#### INSTRUCTIONS FOR THE TASK
Copy every line of the material exactly as it stands.

#### DATA FOR PROCESSING
**********

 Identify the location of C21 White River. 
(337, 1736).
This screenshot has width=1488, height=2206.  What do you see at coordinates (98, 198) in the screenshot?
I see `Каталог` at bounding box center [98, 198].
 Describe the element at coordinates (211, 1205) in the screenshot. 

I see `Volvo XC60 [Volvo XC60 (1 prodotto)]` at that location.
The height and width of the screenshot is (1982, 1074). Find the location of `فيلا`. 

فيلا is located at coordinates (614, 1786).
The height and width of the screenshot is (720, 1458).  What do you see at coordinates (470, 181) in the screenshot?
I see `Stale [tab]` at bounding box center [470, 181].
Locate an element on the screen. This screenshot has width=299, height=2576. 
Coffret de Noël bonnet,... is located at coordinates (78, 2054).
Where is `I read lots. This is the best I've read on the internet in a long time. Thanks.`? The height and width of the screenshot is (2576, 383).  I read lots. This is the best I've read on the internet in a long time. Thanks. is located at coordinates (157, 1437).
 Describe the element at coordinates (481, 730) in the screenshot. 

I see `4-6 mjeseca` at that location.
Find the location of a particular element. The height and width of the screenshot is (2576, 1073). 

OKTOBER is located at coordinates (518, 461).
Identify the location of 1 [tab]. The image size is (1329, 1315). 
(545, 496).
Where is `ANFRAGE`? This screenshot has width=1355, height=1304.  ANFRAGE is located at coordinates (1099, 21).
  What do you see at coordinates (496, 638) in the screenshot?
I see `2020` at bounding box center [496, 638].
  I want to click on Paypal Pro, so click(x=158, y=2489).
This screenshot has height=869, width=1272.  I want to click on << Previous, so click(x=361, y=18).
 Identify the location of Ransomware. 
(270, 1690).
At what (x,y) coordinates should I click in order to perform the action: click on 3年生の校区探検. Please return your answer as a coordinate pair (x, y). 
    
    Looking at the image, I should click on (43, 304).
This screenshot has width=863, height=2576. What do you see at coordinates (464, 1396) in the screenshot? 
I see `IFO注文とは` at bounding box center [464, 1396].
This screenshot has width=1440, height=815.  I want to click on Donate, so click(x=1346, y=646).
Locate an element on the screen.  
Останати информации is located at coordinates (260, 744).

**********

#### SOLUTION TO THE PROBLEM
 Identify the location of C21 White River. 
(337, 1736).
This screenshot has width=1488, height=2206.  What do you see at coordinates (98, 198) in the screenshot?
I see `Каталог` at bounding box center [98, 198].
 Describe the element at coordinates (211, 1205) in the screenshot. 

I see `Volvo XC60 [Volvo XC60 (1 prodotto)]` at that location.
The height and width of the screenshot is (1982, 1074). Find the location of `فيلا`. 

فيلا is located at coordinates (614, 1786).
The height and width of the screenshot is (720, 1458).  What do you see at coordinates (470, 181) in the screenshot?
I see `Stale [tab]` at bounding box center [470, 181].
Locate an element on the screen. This screenshot has width=299, height=2576. 
Coffret de Noël bonnet,... is located at coordinates (78, 2054).
Where is `I read lots. This is the best I've read on the internet in a long time. Thanks.`? The height and width of the screenshot is (2576, 383).  I read lots. This is the best I've read on the internet in a long time. Thanks. is located at coordinates (157, 1437).
 Describe the element at coordinates (481, 730) in the screenshot. 

I see `4-6 mjeseca` at that location.
Find the location of a particular element. The height and width of the screenshot is (2576, 1073). 

OKTOBER is located at coordinates (518, 461).
Identify the location of 1 [tab]. The image size is (1329, 1315). 
(545, 496).
Where is `ANFRAGE`? This screenshot has width=1355, height=1304.  ANFRAGE is located at coordinates (1099, 21).
  What do you see at coordinates (496, 638) in the screenshot?
I see `2020` at bounding box center [496, 638].
  I want to click on Paypal Pro, so click(x=158, y=2489).
This screenshot has height=869, width=1272.  I want to click on << Previous, so click(x=361, y=18).
 Identify the location of Ransomware. 
(270, 1690).
At what (x,y) coordinates should I click in order to perform the action: click on 3年生の校区探検. Please return your answer as a coordinate pair (x, y). 
    
    Looking at the image, I should click on (43, 304).
This screenshot has width=863, height=2576. What do you see at coordinates (464, 1396) in the screenshot? 
I see `IFO注文とは` at bounding box center [464, 1396].
This screenshot has width=1440, height=815.  I want to click on Donate, so click(x=1346, y=646).
Locate an element on the screen.  
Останати информации is located at coordinates (260, 744).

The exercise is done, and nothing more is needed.